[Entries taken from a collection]
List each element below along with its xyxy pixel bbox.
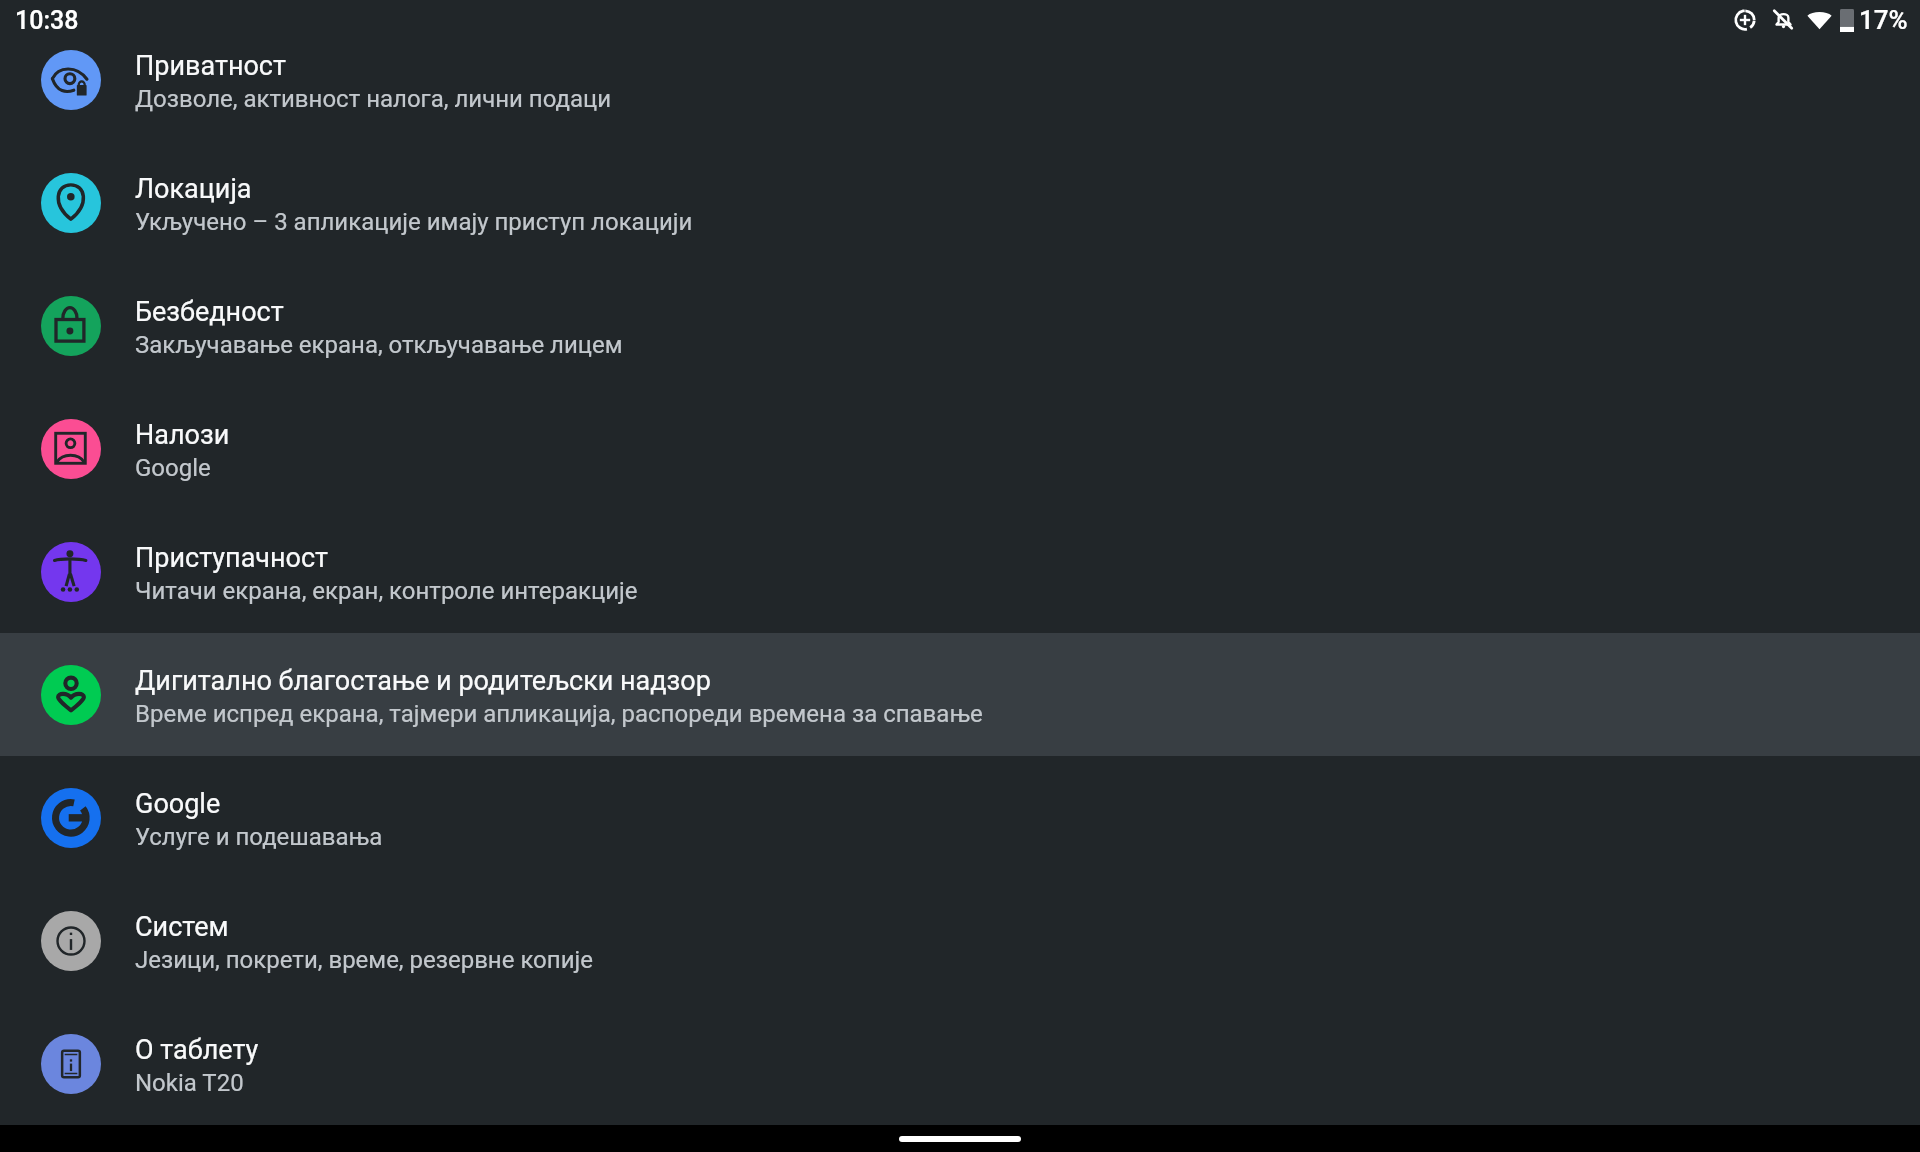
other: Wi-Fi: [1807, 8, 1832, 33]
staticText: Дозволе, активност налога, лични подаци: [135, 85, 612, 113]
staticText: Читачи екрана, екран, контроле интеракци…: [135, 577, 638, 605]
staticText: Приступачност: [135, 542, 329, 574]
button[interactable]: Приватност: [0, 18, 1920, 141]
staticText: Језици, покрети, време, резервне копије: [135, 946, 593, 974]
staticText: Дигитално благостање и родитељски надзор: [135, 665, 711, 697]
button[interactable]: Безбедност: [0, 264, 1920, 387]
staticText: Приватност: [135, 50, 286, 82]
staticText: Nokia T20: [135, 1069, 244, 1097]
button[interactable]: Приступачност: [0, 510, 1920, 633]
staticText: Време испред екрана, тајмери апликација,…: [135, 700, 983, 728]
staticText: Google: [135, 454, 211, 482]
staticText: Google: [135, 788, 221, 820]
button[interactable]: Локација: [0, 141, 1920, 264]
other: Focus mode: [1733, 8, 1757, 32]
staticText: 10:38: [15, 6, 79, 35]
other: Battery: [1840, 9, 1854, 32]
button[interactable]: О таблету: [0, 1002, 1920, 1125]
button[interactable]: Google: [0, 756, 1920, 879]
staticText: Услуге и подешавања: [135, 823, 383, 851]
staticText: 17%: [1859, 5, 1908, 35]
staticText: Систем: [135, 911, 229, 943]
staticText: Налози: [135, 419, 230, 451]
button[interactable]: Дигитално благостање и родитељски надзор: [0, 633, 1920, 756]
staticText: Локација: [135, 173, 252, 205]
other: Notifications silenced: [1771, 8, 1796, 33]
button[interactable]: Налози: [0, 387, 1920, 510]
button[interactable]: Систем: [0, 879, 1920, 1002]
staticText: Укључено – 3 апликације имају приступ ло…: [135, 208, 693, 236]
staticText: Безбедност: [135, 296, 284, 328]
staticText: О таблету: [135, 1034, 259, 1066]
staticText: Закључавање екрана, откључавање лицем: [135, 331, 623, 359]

WHAT IS BEING ASKED.
Before duplicating the entries above, strip out the pictures and keep the rest exact.

EXERCISE RESPONSE.
List each element below along with its xyxy pixel bbox.
other: Wi-Fi: [1807, 8, 1832, 33]
staticText: Дозволе, активност налога, лични подаци: [135, 85, 612, 113]
staticText: Читачи екрана, екран, контроле интеракци…: [135, 577, 638, 605]
staticText: Приступачност: [135, 542, 329, 574]
button[interactable]: Приватност: [0, 18, 1920, 141]
staticText: Језици, покрети, време, резервне копије: [135, 946, 593, 974]
staticText: Дигитално благостање и родитељски надзор: [135, 665, 711, 697]
button[interactable]: Безбедност: [0, 264, 1920, 387]
staticText: Приватност: [135, 50, 286, 82]
staticText: Nokia T20: [135, 1069, 244, 1097]
button[interactable]: Приступачност: [0, 510, 1920, 633]
staticText: Време испред екрана, тајмери апликација,…: [135, 700, 983, 728]
staticText: Google: [135, 454, 211, 482]
staticText: Google: [135, 788, 221, 820]
button[interactable]: Локација: [0, 141, 1920, 264]
other: Focus mode: [1733, 8, 1757, 32]
staticText: 10:38: [15, 6, 79, 35]
other: Battery: [1840, 9, 1854, 32]
button[interactable]: О таблету: [0, 1002, 1920, 1125]
button[interactable]: Google: [0, 756, 1920, 879]
staticText: Услуге и подешавања: [135, 823, 383, 851]
staticText: 17%: [1859, 5, 1908, 35]
staticText: Систем: [135, 911, 229, 943]
staticText: Налози: [135, 419, 230, 451]
button[interactable]: Дигитално благостање и родитељски надзор: [0, 633, 1920, 756]
staticText: Локација: [135, 173, 252, 205]
other: Notifications silenced: [1771, 8, 1796, 33]
button[interactable]: Налози: [0, 387, 1920, 510]
button[interactable]: Систем: [0, 879, 1920, 1002]
staticText: Укључено – 3 апликације имају приступ ло…: [135, 208, 693, 236]
staticText: Безбедност: [135, 296, 284, 328]
staticText: О таблету: [135, 1034, 259, 1066]
staticText: Закључавање екрана, откључавање лицем: [135, 331, 623, 359]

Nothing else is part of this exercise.